==== MATERIAL SUPPLIED ====
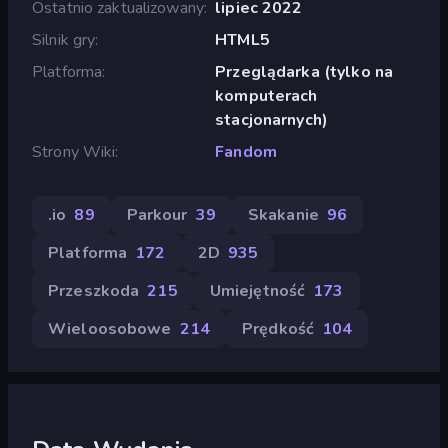
Ostatnio zaktualizowany
lipiec 2022
Silnik gry
HTML5
Platforma
Przeglądarka (tylko na
komputerach
stacjonarnych)
Strony Wiki
Fandom
.io
89
Parkour
39
Skakanie
96
Platforma
172
2D
935
Przeszkoda
215
Umiejętność
173
Wieloosobowe
214
Prędkość
104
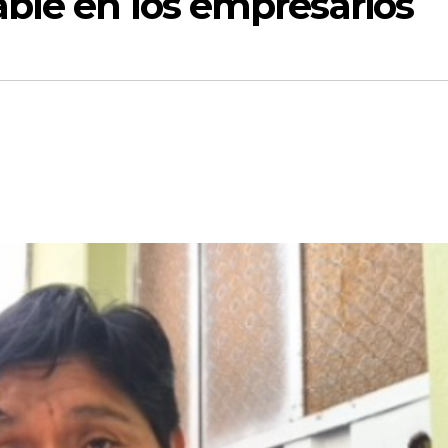
ble en los empresarios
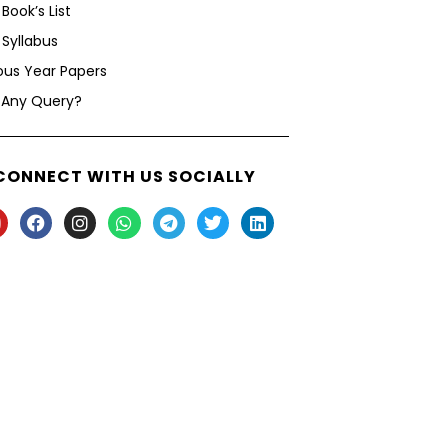
Book’s List
Syllabus
ous Year Papers
 Any Query?
CONNECT WITH US SOCIALLY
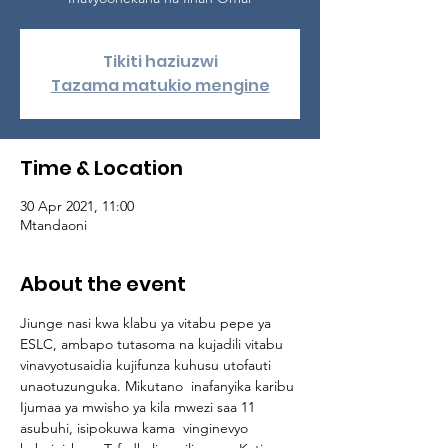
Tikiti haziuzwi
Tazama matukio mengine
Time & Location
30 Apr 2021, 11:00
Mtandaoni
About the event
Jiunge nasi kwa klabu ya vitabu pepe ya 
ESLC, ambapo tutasoma na kujadili vitabu 
vinavyotusaidia kujifunza kuhusu utofauti 
unaotuzunguka. Mikutano  inafanyika karibu 
Ijumaa ya mwisho ya kila mwezi saa 11 
asubuhi, isipokuwa kama  vinginevyo 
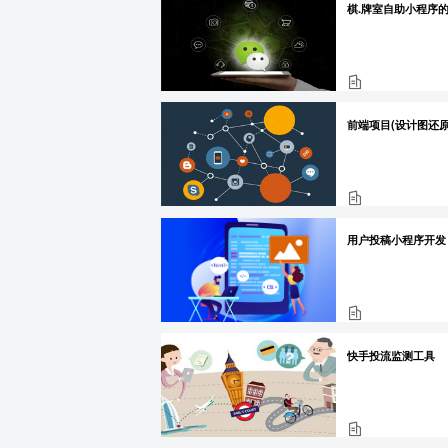
棋.牌室自助小程序
用户投稿小程序开发
快手投流监测工具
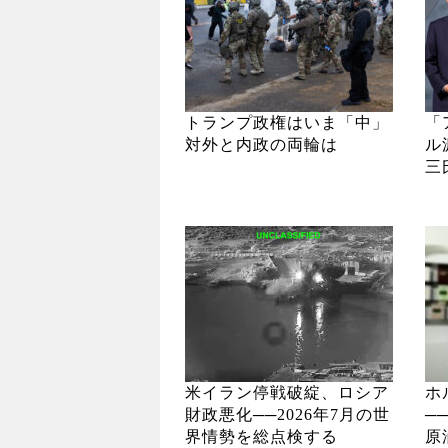
トランプ政権はいま「中」
「
対外と内政の両輪は
ル
三
米イラン停戦破綻、ロシア
ホ
財政悪化──2026年7月の世
─
界情勢を総点検する
原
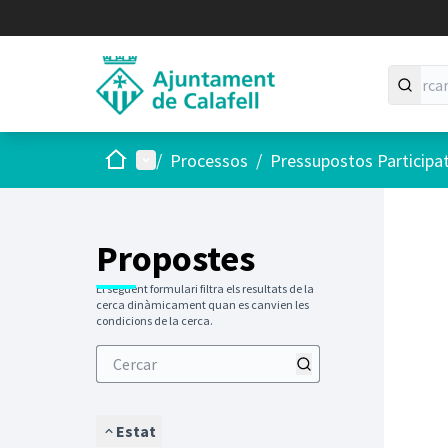
Inici
Menú principal
/
Processos
/
Pressupostos Participa
Saltar
El següen
+
−
Propostes
El següent formulari filtra els resultats de la
cerca dinàmicament quan es canvien les
condicions de la cerca.
Estat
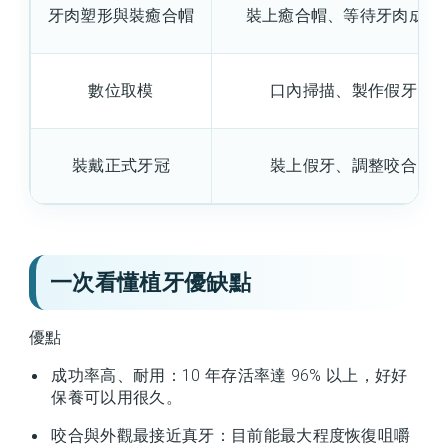
牙肉塑形與裝癒合帽
裝上癒合帽、等待牙肉成形
數位取模
口內掃描、製作假牙
裝戴正式牙冠
裝上假牙、調整咬合
一次看懂植牙優缺點
優點
成功率高、耐用：10 年存活率達 96% 以上，好好
保養可以用很久。
咬合與外觀最接近真牙：目前能最大程度恢復咀嚼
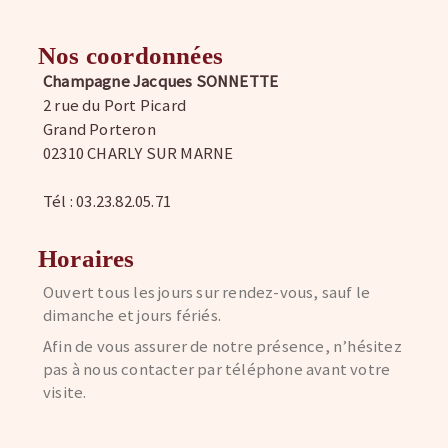
Nos coordonnées
Champagne Jacques SONNETTE
2 rue du Port Picard
Grand Porteron
02310 CHARLY SUR MARNE
Tél : 03.23.82.05.71
Horaires
Ouvert tous les jours sur rendez-vous, sauf le
dimanche et jours fériés.
Afin de vous assurer de notre présence, n’hésitez
pas à nous contacter par téléphone avant votre
visite.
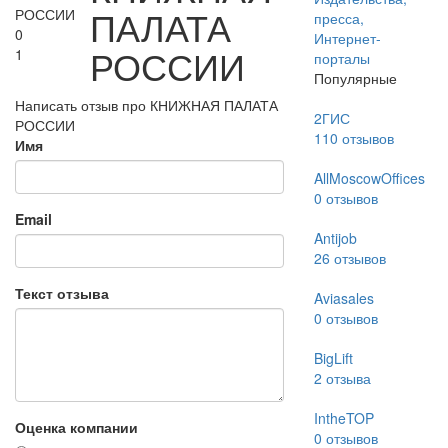
ПАЛАТА
пресса,
0
Интернет-
РОССИИ
1
порталы
Популярные
Написать отзыв про КНИЖНАЯ ПАЛАТА
2ГИС
РОССИИ
110
отзывов
Имя
AllMoscowOffices
0
отзывов
Email
Antijob
26
отзывов
Текст отзыва
Aviasales
0
отзывов
BigLift
2
отзыва
IntheTOP
Оценка компании
0
отзывов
====
• WHAT NEEDS TO BE DONE: Report how many lines in the data above contain "vous", without any other words.

• EXERCISE OUTPUT: 2